Jennifer Shennan takes us out onto the reception ground to view the sinews which convey the word. Without her scholarship, Maori waiata are not fully described, and yet her book was scarcely noted at the time of its publication. Her text and illustrations alert us to the inimitable qualities of Maori dance: the wiri, the tongue displays, the eye movements, the muscular releases, the dexterity of weapon manipulation, the speed, the lightness, the balance, the grace, the solidarity, the terror, the humour, the taunting, the physical wit accompanying the texts.
Frothy-mouthed, stubborn-headed Hitler/ Who keeps fighting on and on,/
He fell, and fell again in Russia!/ They cleaned him up, hei aue aue aue!
[Hitara Waha Huka, comp Tuini Ngawai, trans M Orbell]
Ken George’s photographs capture the spirited vigour of people who have risen to the demands of the occasion in their work clothes.
Here I will take issue with McLean and Orbell’s foreword. ‘In many communities the Ka mate chant and Tooia mai te waka are now the only haka commonly performed’, they wrote in 1975, foreclosing on the tradition. This statement cannot stand unrevised. As the Waitangi Tribunal reviewed the history of land transactions, so the Lange government began passing the waterways, coalfields, telecommunications and broadcasting stations into SOEs and on into private ownership; closed post offices, hospitals and schools.

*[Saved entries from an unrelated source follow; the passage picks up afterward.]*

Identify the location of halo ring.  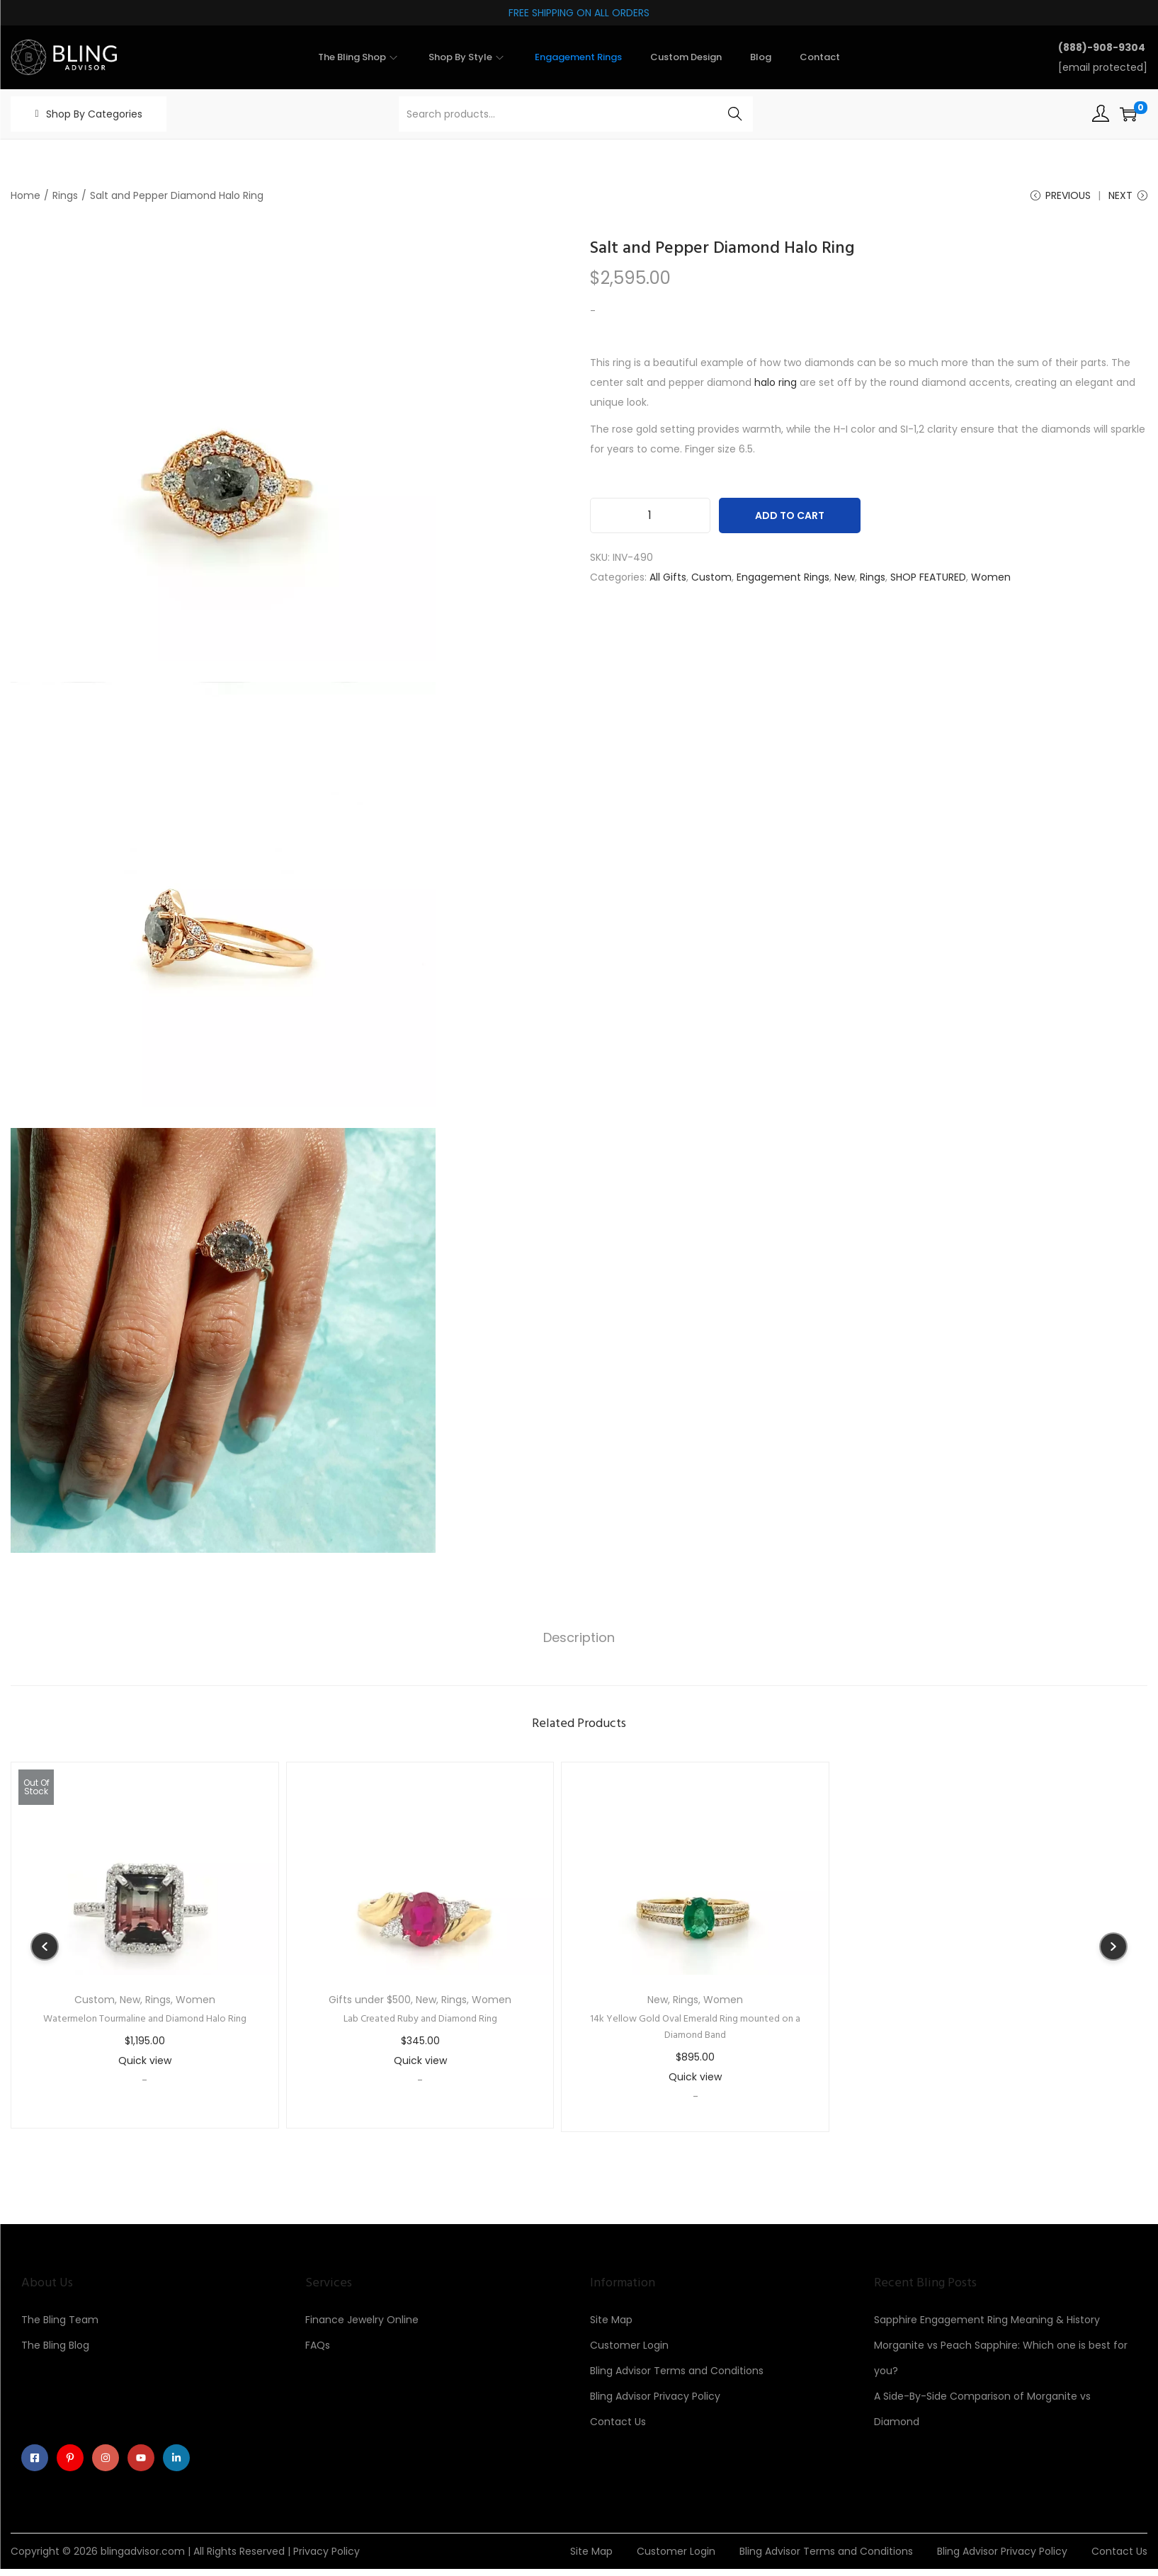 (775, 387).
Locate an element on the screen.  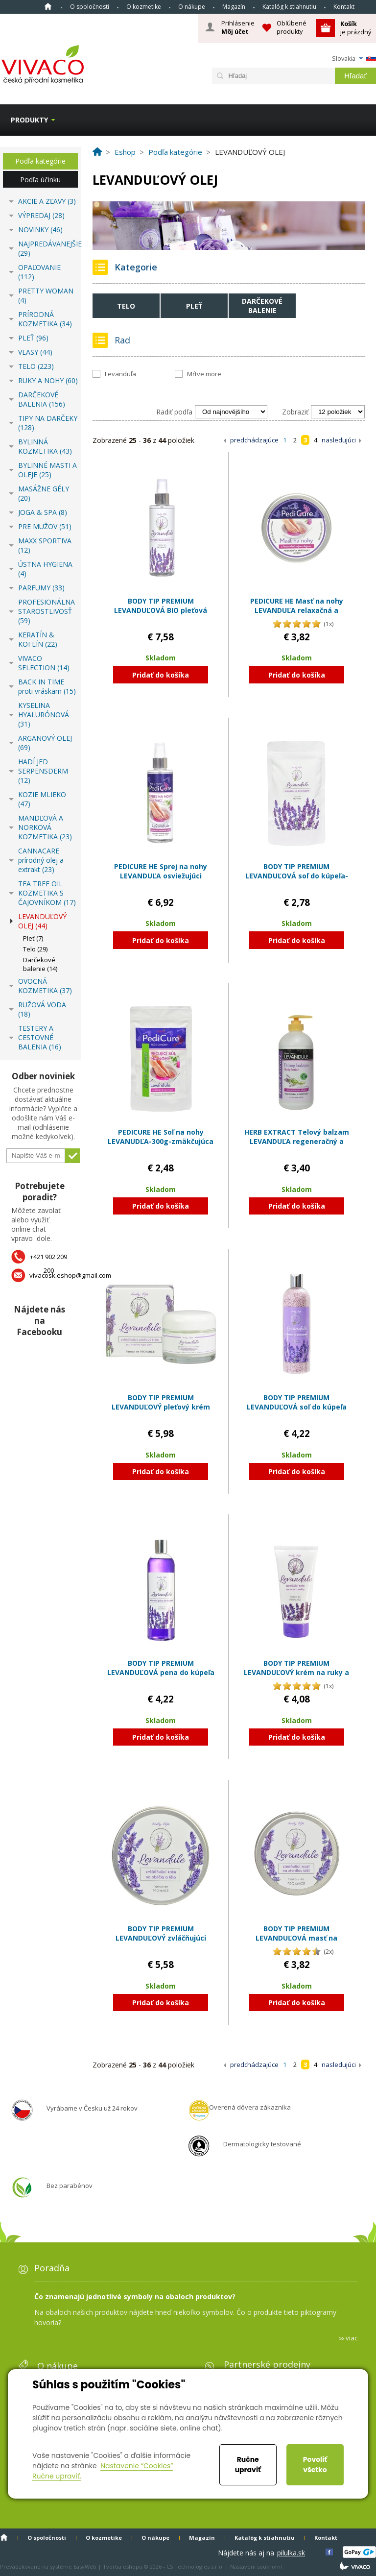 Obľúbené produkty is located at coordinates (291, 27).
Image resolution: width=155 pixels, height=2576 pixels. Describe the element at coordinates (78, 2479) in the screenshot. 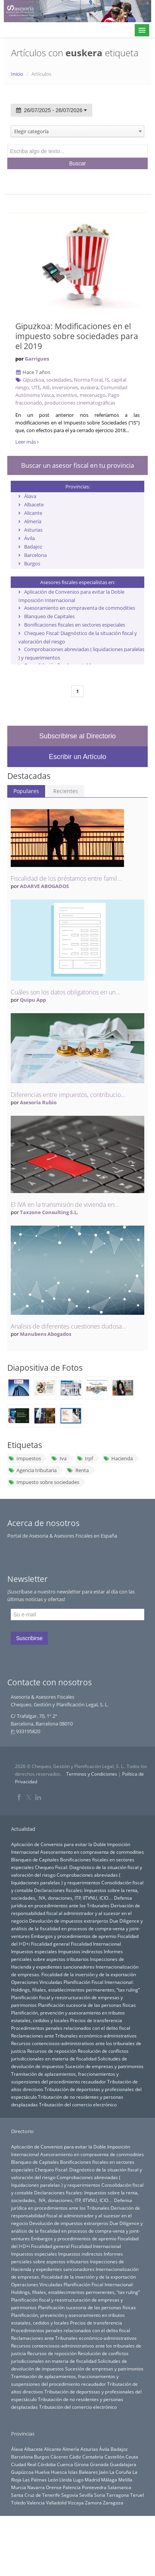 I see `Lugo` at that location.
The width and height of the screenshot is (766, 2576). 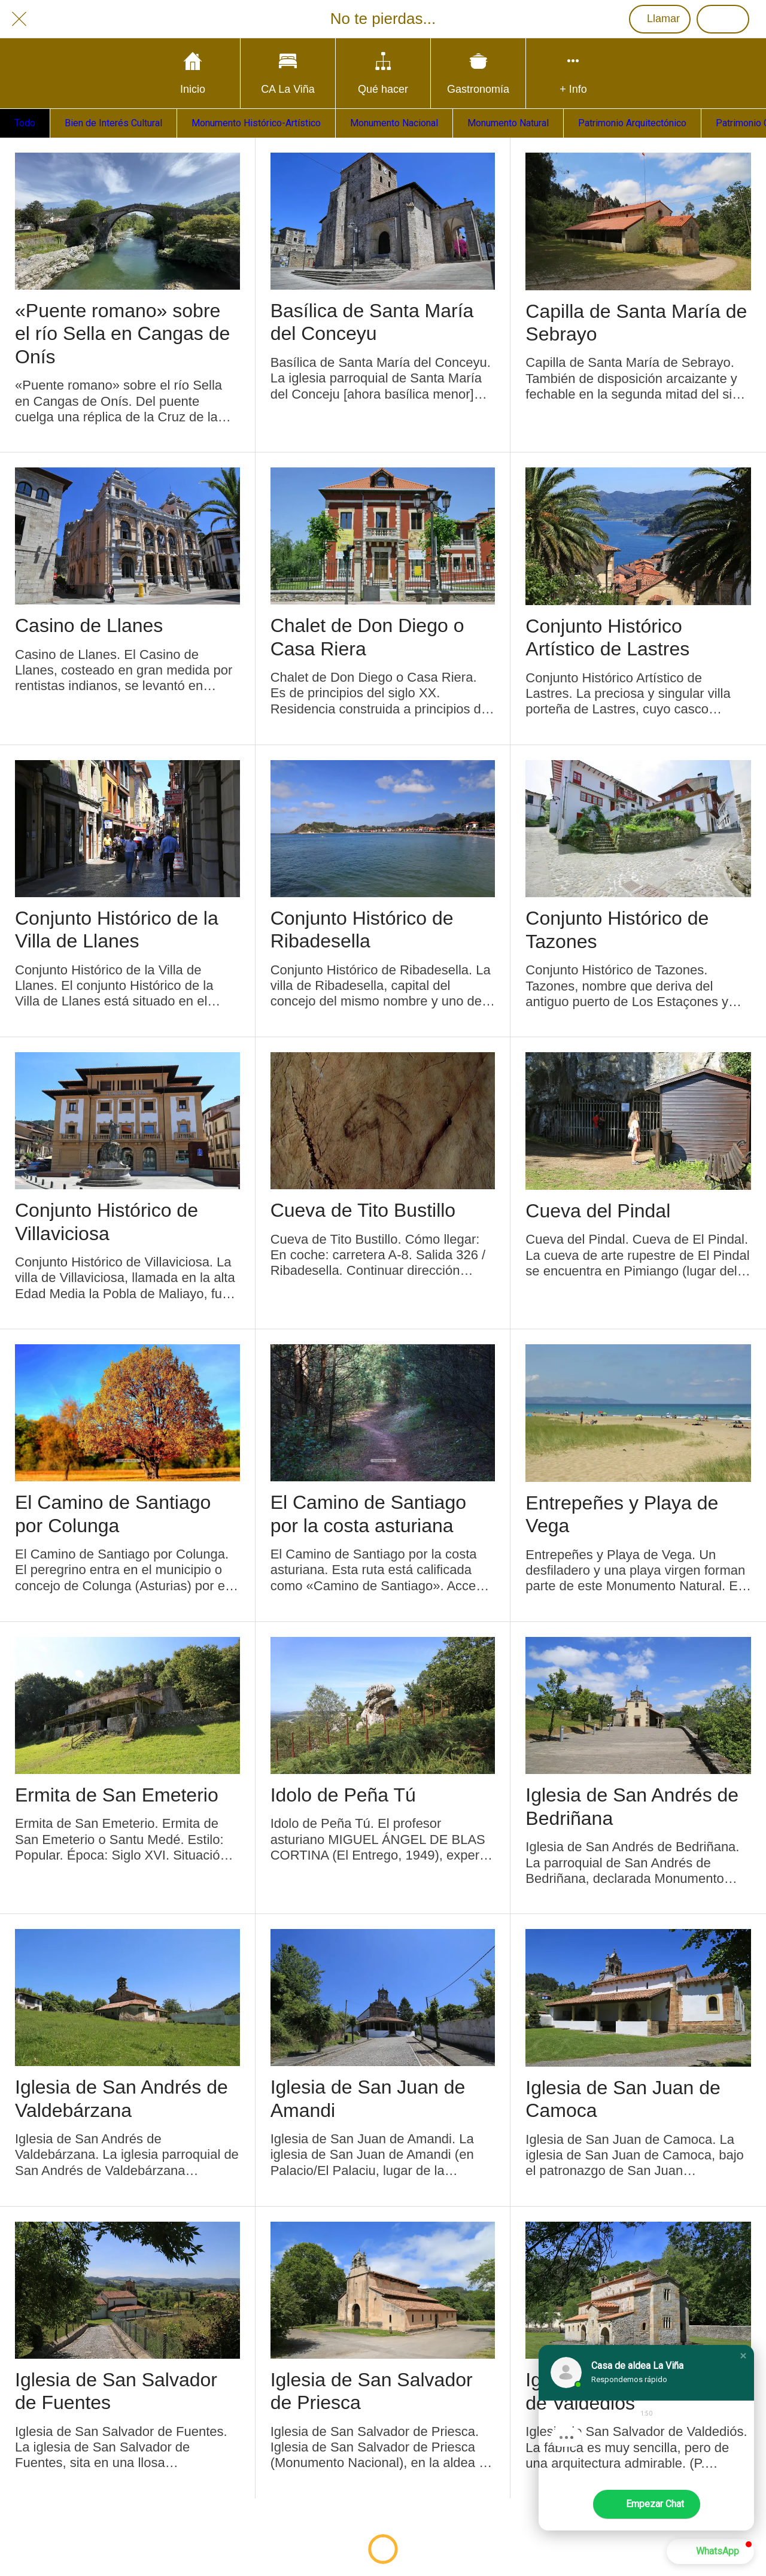 I want to click on Iglesia de San Salvador de Fuentes, so click(x=116, y=2391).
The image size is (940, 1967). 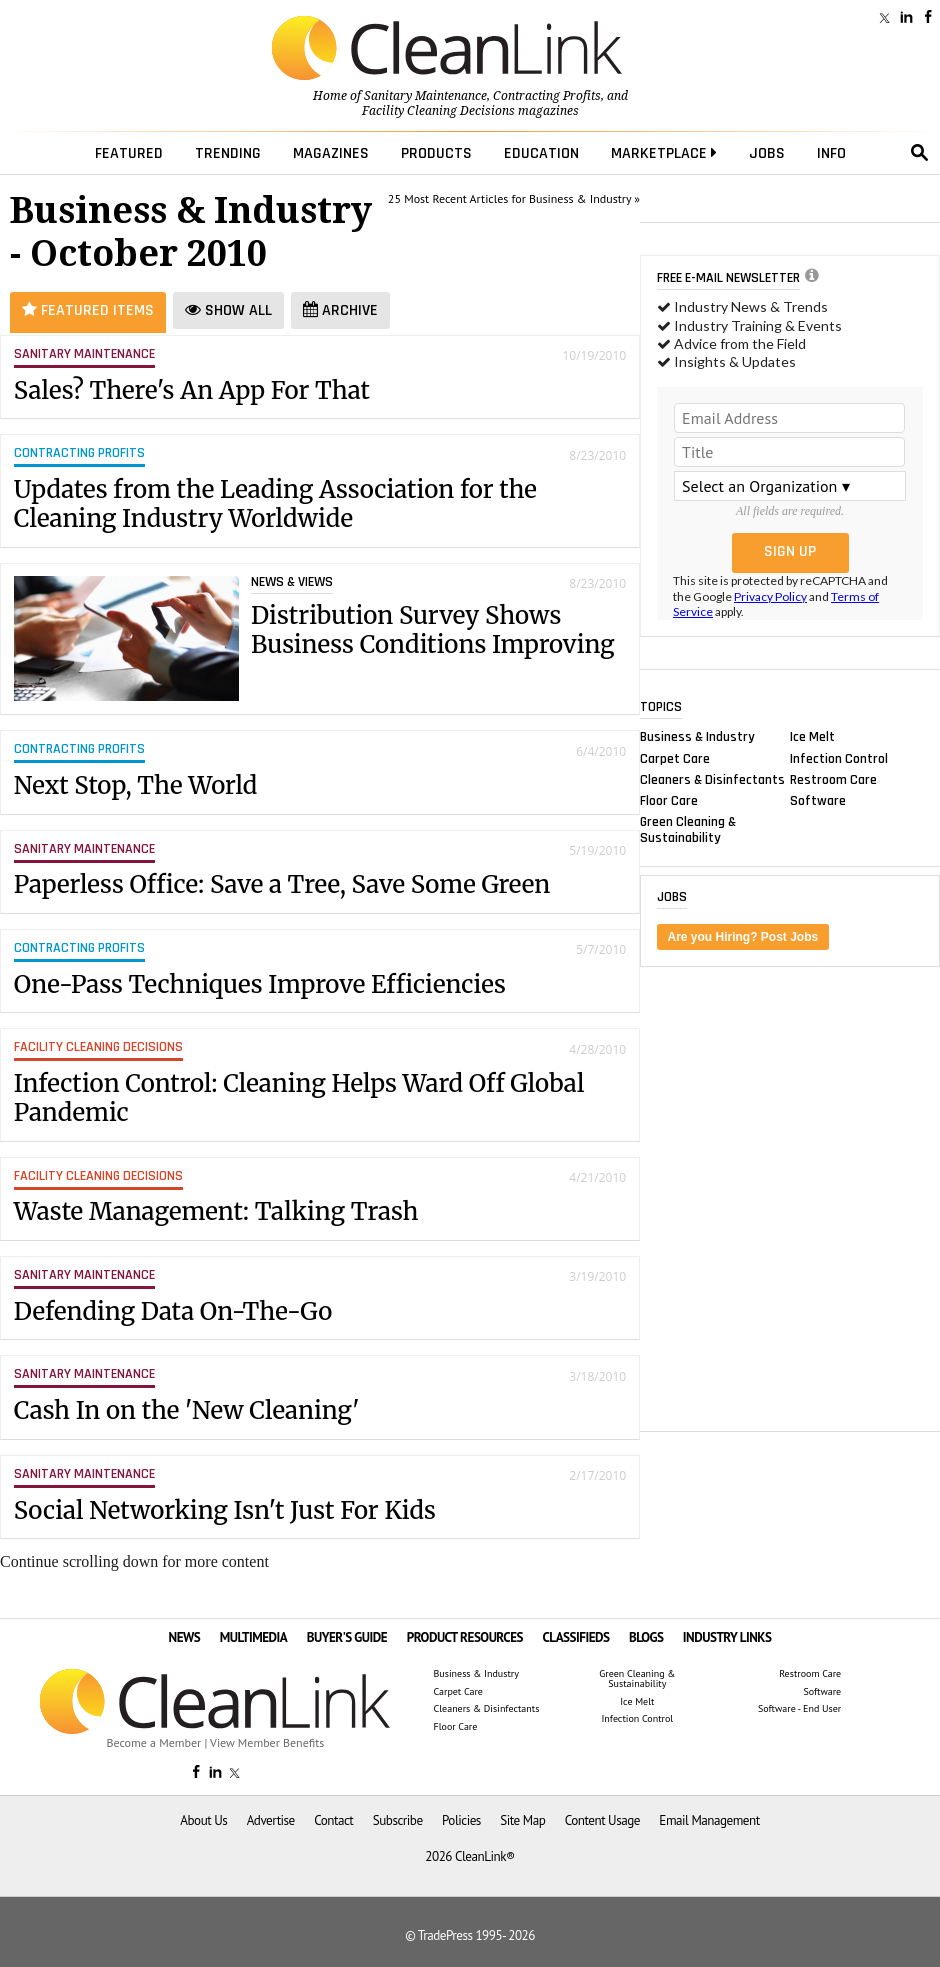 What do you see at coordinates (688, 830) in the screenshot?
I see `Green Cleaning & Sustainability` at bounding box center [688, 830].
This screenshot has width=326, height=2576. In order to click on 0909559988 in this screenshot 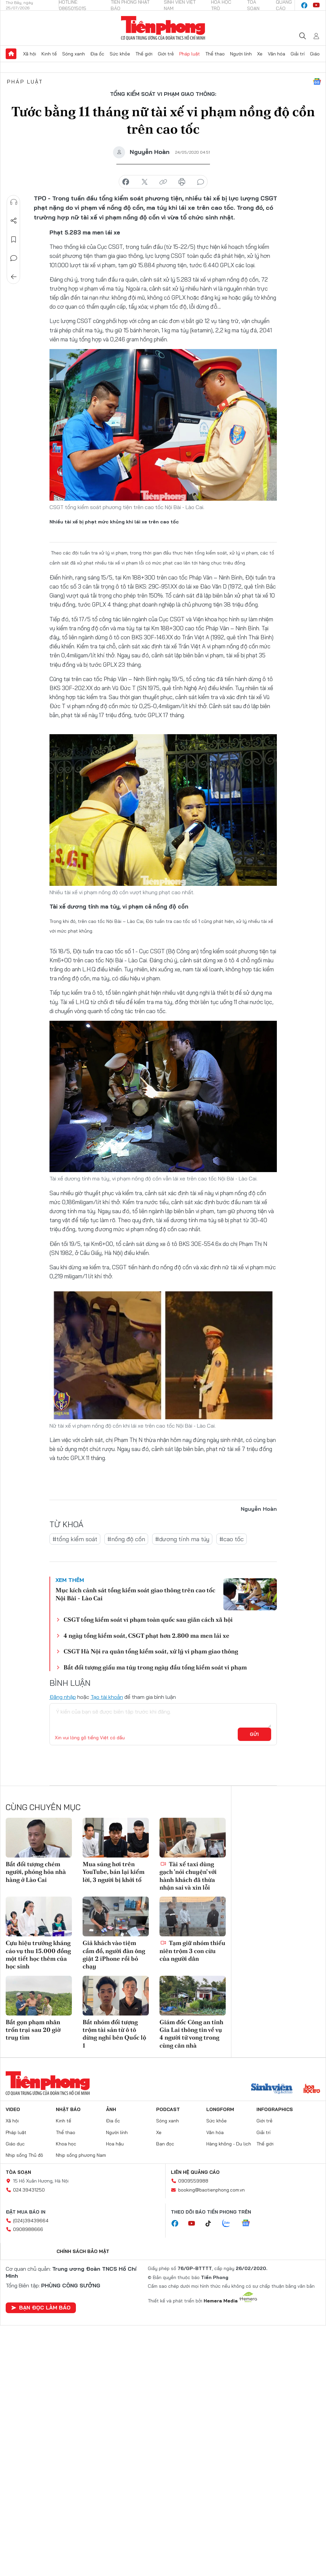 , I will do `click(193, 2181)`.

By 1990 haka were resounding in the six o’clock news. In 1978 when the New Zealand police force ringed Ngati Whatua on Bastion Point, the tangata whenua confirmed their claim with a haka (TV1, 25 May 1978). In 1988 when Koro Wetere informed Tai Tokerau that his Government would devolve the Department of Maori Affairs, Tai Tokerau opposed him with a forthright haka (TV1, 1 Dec 1988). When Tainui marched up Molesworth Street to reclaim their coalfields in 1989, Ngati Poneke gave support with a haka from the front verandah of the New Zealand Court of Appeal (TV1, 28 Aug 1989). When Peter Sharples led the city youth of Manurewa, Otara, Onehunga, Ponsonby, Grey Lynn, Avondale at the opening of the Commonwealth Games, that haka went round the globe (TV1, 24 Jan 1990).
These four works awaken us to a tradition of stunning verbal, musical and kinesthetic dexterity. Insouciant, most New Zealanders have put a pillow over the alarm clock.
Wendy Pond is a research scholar in the School of Biological Sciences at Victoria University.